What to work on. Print out every line of the material exactly. Include no pictures.

------

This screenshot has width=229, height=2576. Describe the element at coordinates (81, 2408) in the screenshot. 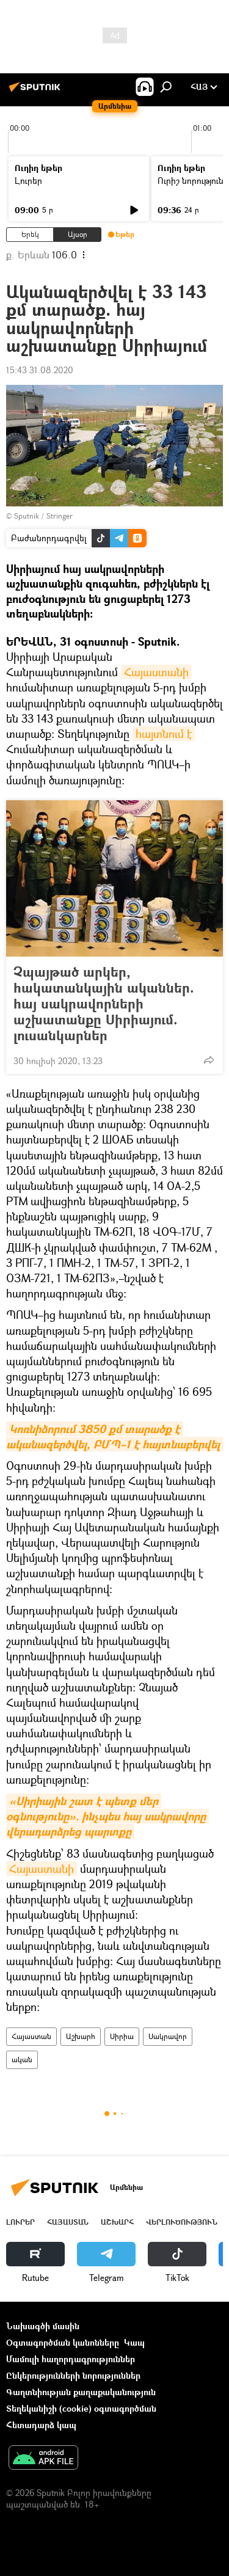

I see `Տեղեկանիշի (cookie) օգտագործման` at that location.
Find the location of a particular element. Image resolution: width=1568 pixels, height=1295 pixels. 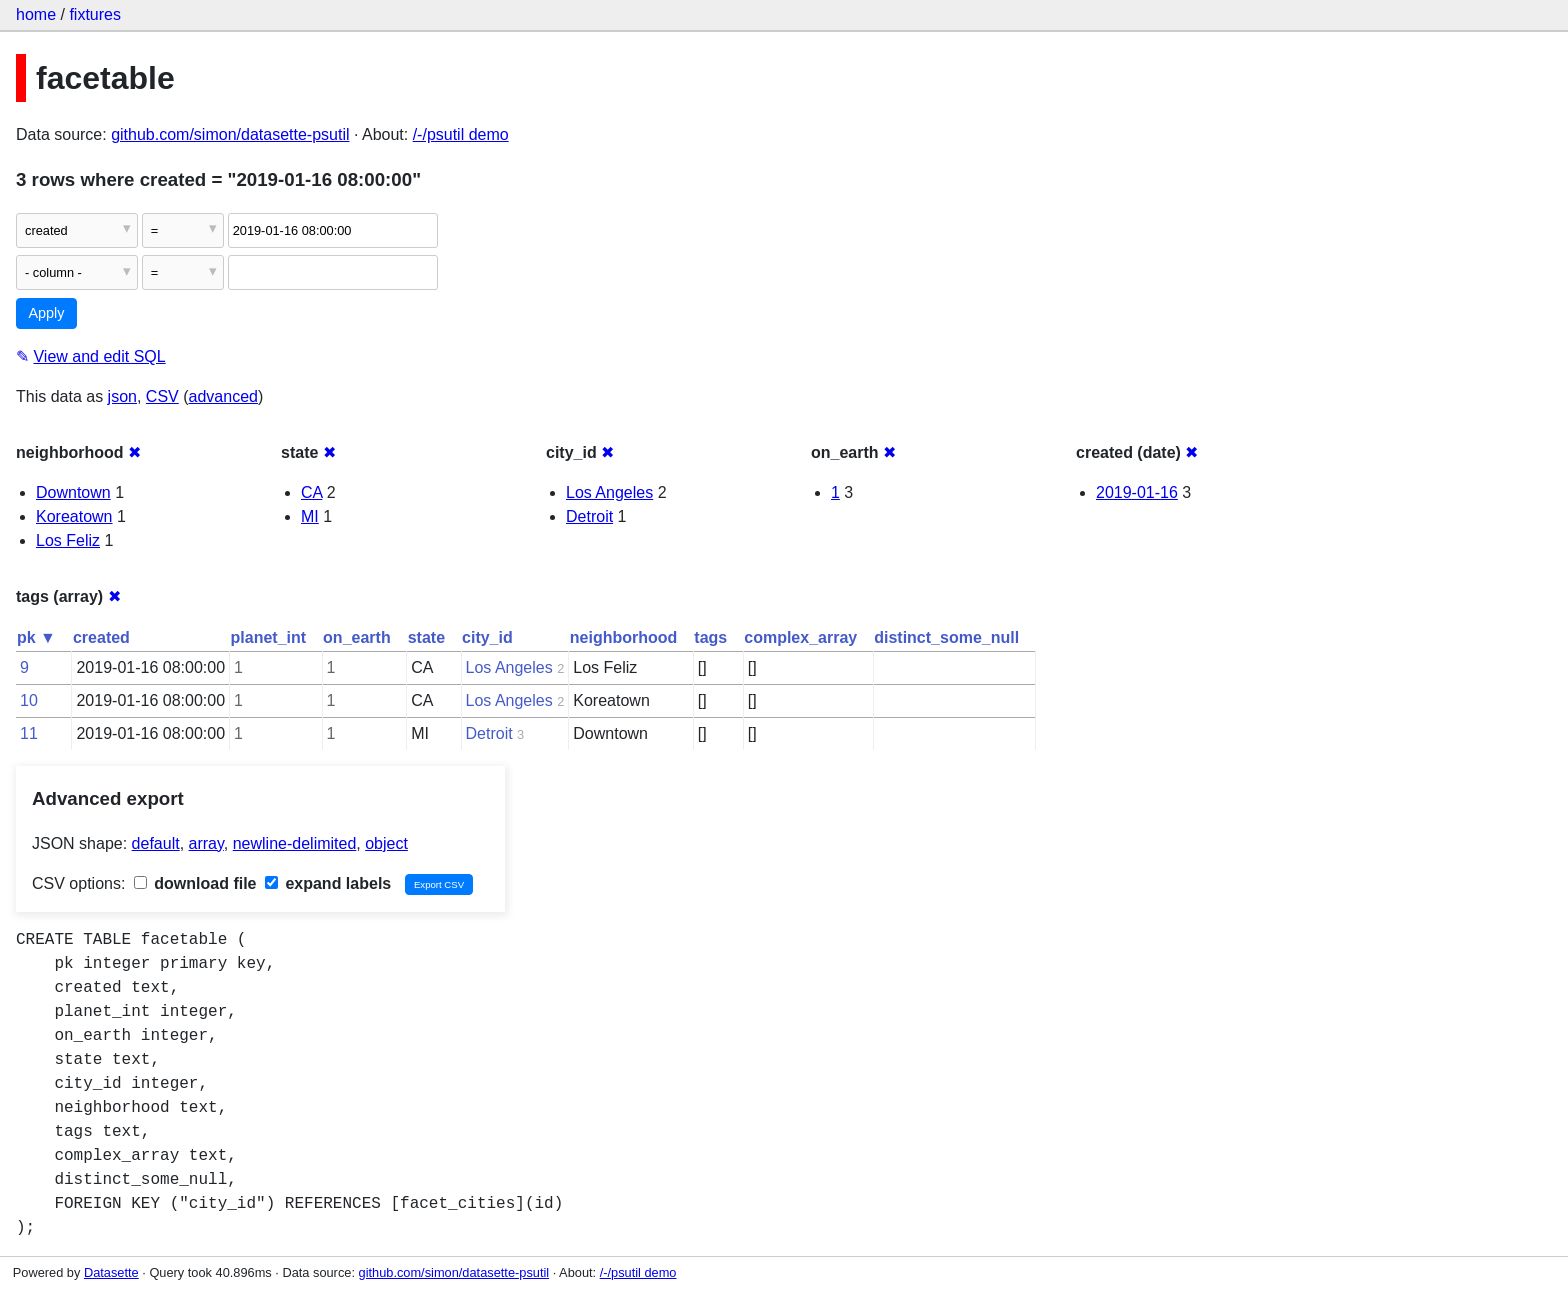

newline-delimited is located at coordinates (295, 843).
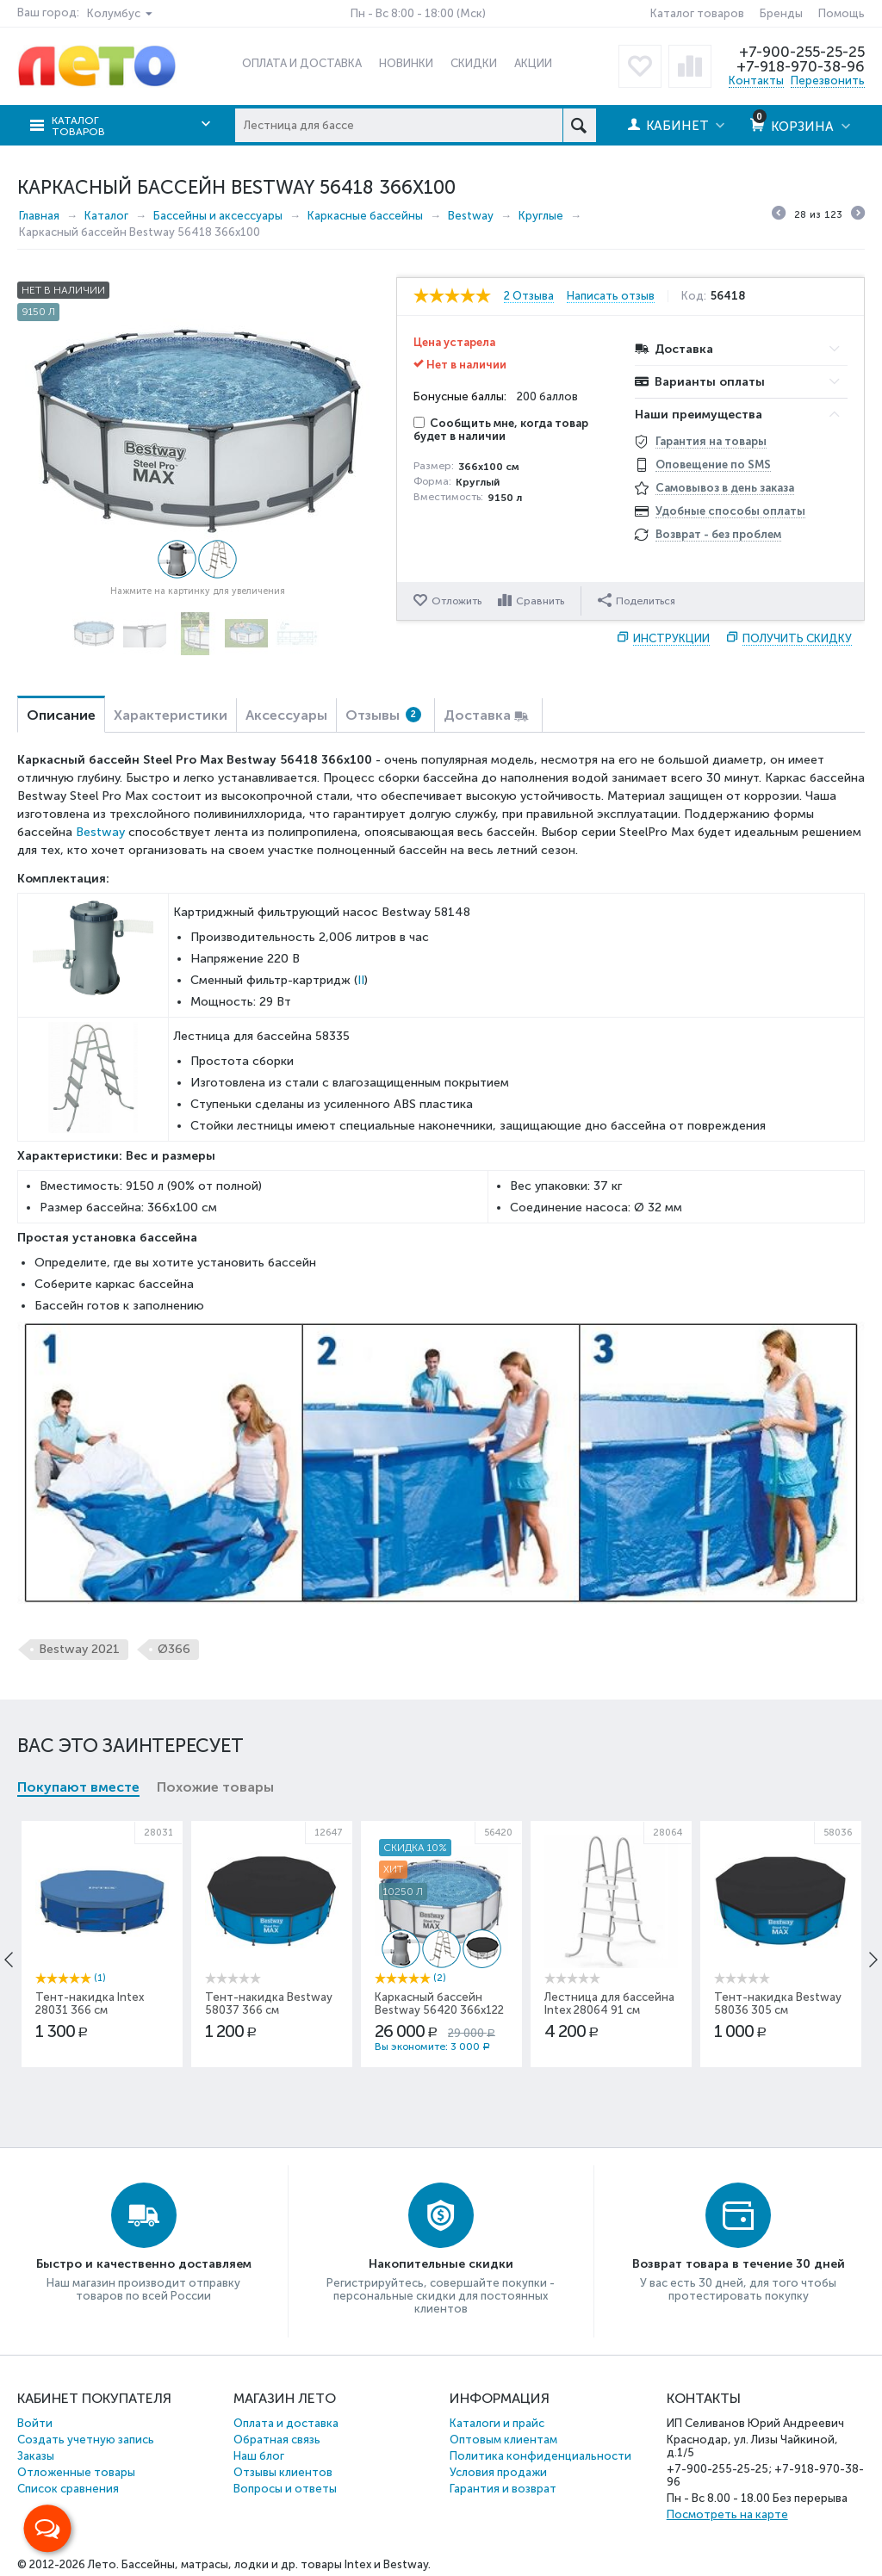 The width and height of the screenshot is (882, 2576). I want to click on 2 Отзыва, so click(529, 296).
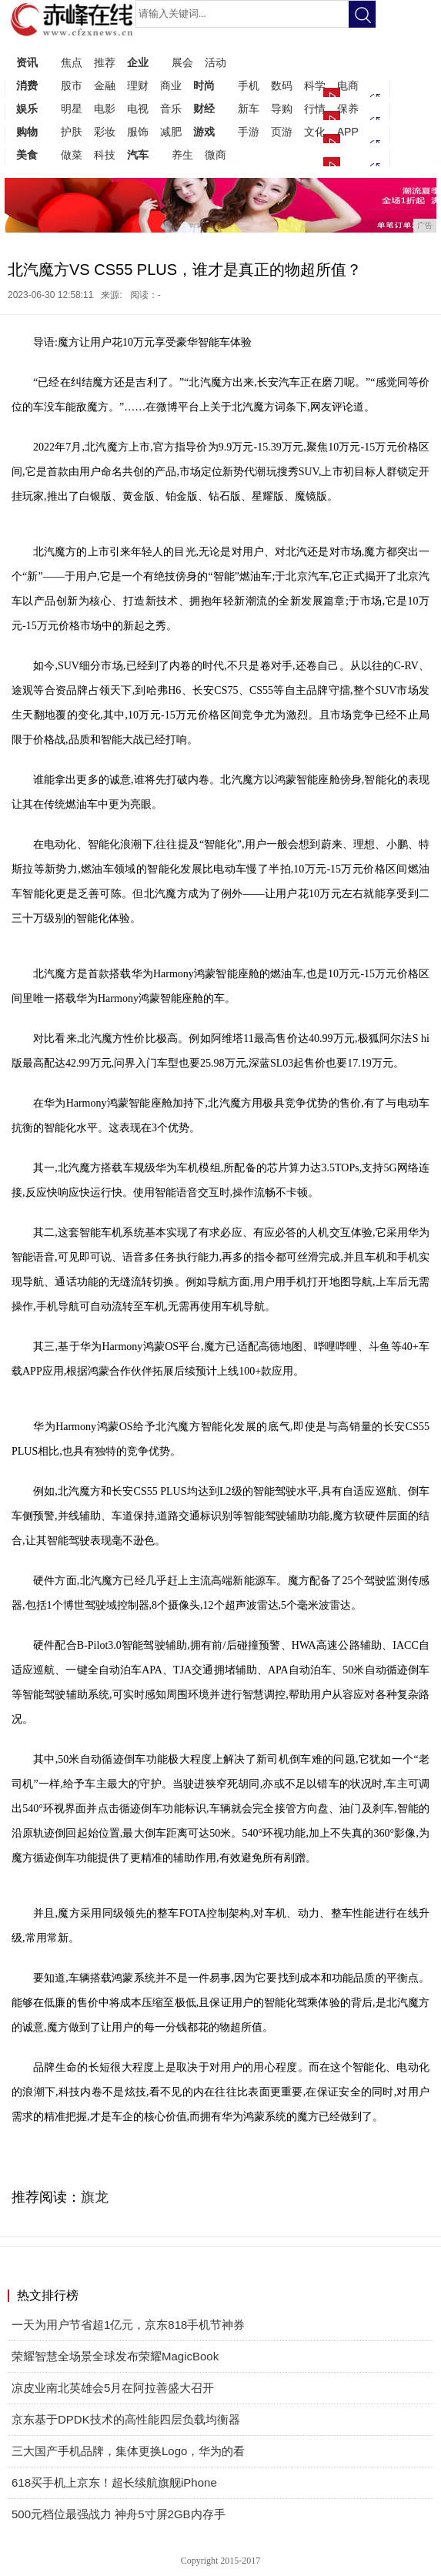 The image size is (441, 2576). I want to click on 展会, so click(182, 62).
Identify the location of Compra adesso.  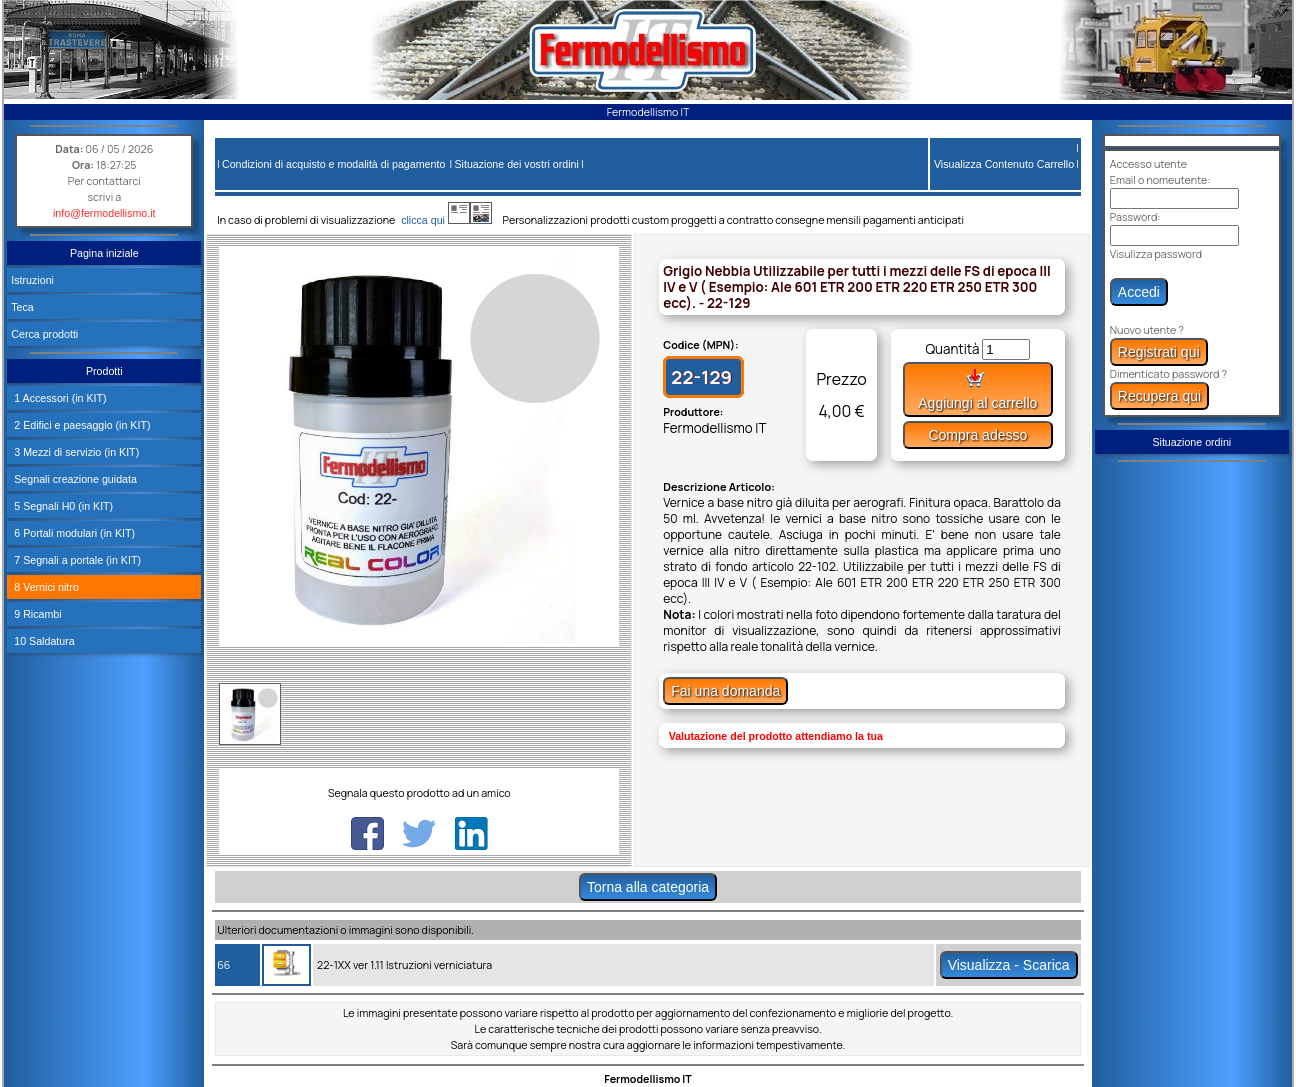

------

Task answer.
This screenshot has width=229, height=2576. Describe the element at coordinates (81, 2408) in the screenshot. 

I see `Տեղեկանիշի (cookie) օգտագործման` at that location.
Find the location of a particular element. Image resolution: width=1568 pixels, height=1295 pixels. 

newline-delimited is located at coordinates (295, 843).
 The width and height of the screenshot is (882, 2576). I want to click on 2 Отзыва, so click(529, 296).
 The image size is (441, 2576). I want to click on 展会, so click(182, 62).
Identify the location of Compra adesso.  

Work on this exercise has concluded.